What the task requires
Count the lines below that include the word "Bluetooth", then give that number and no other words.

Recorded information
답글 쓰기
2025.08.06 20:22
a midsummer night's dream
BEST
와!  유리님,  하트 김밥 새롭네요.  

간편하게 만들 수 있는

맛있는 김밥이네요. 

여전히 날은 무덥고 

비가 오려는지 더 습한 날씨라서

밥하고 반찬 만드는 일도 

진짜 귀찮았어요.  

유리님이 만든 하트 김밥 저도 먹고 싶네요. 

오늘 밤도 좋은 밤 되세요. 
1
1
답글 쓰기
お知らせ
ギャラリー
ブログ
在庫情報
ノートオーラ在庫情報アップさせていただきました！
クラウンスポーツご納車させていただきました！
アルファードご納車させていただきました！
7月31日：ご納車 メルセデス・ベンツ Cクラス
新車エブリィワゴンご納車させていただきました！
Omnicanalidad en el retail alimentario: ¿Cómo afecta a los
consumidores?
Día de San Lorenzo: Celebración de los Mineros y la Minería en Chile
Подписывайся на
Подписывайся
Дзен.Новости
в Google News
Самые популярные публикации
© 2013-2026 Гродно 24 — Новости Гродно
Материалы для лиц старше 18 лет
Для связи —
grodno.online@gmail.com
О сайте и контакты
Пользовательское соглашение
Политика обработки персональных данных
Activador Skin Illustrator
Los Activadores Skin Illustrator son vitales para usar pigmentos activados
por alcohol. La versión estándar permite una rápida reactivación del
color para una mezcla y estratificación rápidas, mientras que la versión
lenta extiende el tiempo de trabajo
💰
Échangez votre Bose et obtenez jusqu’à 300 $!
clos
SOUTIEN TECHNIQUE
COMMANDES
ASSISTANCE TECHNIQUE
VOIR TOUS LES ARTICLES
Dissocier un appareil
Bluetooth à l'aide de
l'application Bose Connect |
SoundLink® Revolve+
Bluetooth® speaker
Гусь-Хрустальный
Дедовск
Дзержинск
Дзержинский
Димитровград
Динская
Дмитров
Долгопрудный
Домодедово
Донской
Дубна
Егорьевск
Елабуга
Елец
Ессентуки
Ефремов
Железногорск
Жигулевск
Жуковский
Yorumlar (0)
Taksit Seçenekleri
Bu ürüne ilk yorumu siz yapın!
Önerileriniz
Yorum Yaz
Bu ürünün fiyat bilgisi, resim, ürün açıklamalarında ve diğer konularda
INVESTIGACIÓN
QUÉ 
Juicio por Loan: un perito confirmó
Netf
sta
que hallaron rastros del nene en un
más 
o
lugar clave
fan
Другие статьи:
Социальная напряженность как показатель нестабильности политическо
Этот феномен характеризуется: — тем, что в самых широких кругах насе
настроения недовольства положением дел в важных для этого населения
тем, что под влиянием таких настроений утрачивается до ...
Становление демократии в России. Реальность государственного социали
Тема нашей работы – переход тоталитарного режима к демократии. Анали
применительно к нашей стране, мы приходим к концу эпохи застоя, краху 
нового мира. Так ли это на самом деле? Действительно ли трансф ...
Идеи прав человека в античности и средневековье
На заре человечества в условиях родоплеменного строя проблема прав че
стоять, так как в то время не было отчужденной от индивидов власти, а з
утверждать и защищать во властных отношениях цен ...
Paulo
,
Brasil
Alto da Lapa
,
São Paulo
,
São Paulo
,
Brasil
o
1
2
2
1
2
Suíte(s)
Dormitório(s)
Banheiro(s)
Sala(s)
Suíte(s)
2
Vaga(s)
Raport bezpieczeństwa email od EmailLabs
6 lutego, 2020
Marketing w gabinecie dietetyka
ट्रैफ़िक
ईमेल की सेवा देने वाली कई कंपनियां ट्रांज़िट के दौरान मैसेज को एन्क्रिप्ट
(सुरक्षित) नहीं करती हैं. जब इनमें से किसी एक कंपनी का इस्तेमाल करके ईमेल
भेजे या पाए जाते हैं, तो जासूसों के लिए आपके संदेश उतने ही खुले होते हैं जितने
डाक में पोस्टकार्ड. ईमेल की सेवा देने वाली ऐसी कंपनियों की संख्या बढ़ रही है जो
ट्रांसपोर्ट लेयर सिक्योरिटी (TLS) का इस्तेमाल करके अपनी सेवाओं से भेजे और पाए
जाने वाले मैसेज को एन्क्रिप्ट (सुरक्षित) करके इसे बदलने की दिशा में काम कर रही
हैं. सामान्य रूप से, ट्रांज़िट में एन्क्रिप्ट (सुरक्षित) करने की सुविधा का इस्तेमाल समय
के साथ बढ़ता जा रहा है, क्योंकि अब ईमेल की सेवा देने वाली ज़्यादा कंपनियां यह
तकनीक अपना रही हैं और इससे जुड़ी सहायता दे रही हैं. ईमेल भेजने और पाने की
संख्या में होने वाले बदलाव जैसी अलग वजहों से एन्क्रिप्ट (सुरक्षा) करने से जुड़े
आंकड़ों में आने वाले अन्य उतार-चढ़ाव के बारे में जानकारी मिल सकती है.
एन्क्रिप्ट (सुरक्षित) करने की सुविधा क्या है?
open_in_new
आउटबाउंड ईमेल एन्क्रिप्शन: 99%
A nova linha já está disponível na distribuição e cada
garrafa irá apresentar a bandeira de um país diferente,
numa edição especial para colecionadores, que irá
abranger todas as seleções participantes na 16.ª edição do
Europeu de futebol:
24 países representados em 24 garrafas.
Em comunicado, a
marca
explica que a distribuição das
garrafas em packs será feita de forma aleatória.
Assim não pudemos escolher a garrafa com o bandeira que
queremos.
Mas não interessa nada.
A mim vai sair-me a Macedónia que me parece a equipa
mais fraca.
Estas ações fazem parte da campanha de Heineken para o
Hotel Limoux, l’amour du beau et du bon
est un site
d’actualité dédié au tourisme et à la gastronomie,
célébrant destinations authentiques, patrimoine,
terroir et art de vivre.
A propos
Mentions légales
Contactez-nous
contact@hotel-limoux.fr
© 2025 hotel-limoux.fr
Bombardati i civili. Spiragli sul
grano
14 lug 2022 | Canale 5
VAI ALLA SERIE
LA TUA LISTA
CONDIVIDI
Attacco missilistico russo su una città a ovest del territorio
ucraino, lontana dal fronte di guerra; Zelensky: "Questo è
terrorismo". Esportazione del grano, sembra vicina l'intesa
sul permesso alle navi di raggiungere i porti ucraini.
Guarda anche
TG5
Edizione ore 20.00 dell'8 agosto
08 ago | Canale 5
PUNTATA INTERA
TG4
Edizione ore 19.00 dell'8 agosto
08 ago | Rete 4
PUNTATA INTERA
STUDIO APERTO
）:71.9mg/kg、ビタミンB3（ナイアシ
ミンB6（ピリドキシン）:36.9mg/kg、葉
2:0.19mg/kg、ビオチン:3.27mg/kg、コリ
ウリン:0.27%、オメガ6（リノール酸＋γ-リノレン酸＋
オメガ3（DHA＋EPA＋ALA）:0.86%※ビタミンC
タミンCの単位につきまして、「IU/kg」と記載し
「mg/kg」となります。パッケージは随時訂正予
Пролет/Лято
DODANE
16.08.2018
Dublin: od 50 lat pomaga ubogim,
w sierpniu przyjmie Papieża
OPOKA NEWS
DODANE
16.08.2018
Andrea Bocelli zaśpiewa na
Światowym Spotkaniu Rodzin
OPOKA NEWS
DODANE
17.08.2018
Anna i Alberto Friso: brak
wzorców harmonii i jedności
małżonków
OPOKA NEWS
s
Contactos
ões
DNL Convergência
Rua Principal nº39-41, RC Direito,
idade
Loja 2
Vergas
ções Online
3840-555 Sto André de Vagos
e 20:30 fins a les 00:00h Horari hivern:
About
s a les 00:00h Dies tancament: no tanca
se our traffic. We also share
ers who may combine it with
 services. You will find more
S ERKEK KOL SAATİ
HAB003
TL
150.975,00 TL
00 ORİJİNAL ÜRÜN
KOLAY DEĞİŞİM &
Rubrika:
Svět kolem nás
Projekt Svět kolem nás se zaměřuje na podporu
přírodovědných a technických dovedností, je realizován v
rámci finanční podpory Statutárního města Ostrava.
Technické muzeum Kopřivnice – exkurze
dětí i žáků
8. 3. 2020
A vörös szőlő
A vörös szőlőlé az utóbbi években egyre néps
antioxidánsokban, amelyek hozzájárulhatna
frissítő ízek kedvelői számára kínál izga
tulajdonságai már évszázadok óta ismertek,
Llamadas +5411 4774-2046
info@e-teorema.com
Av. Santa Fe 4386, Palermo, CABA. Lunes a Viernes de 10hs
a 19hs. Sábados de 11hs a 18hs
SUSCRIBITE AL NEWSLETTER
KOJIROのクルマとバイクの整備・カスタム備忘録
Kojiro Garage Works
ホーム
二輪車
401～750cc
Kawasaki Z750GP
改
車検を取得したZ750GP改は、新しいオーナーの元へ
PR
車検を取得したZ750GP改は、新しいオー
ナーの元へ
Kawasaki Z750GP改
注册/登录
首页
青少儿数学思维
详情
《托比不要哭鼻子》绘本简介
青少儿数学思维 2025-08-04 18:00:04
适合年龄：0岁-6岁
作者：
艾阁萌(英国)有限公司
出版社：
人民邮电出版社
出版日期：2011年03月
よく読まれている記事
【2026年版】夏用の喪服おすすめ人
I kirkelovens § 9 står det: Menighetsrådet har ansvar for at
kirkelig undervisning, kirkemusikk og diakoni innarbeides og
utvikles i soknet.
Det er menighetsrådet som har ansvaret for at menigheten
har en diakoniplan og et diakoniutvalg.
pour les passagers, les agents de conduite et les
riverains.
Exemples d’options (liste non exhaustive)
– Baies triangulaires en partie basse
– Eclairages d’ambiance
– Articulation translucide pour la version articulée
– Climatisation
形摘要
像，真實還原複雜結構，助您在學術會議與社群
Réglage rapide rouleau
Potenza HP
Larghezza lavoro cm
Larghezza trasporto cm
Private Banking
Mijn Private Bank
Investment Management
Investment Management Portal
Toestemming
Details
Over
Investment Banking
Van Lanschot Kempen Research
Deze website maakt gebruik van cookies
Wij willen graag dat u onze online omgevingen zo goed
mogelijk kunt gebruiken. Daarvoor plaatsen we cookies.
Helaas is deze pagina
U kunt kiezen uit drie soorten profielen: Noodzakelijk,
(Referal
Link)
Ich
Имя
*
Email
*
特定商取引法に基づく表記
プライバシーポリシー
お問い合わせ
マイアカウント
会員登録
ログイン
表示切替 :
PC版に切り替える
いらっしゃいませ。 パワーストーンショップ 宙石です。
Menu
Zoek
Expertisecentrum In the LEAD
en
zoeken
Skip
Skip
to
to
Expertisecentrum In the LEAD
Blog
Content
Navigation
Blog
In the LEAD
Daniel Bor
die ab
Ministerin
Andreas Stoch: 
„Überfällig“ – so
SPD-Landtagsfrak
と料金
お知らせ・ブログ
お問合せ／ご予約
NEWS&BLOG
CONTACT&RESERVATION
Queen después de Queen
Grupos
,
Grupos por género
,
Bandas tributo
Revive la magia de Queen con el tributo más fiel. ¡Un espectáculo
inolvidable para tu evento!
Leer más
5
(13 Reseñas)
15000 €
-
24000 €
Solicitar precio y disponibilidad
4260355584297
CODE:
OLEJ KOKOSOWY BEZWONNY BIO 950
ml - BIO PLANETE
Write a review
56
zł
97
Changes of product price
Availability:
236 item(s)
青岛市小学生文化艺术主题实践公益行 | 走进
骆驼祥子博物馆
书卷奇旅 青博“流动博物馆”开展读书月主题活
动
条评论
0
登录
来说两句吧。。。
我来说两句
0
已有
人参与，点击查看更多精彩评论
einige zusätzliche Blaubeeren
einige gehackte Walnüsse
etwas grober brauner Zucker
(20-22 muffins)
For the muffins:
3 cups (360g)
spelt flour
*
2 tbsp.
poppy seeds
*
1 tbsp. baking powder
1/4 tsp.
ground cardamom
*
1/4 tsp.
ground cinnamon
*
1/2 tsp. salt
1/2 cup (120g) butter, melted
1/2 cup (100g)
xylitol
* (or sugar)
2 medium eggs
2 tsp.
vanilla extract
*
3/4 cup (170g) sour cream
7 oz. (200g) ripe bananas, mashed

Output of the task
2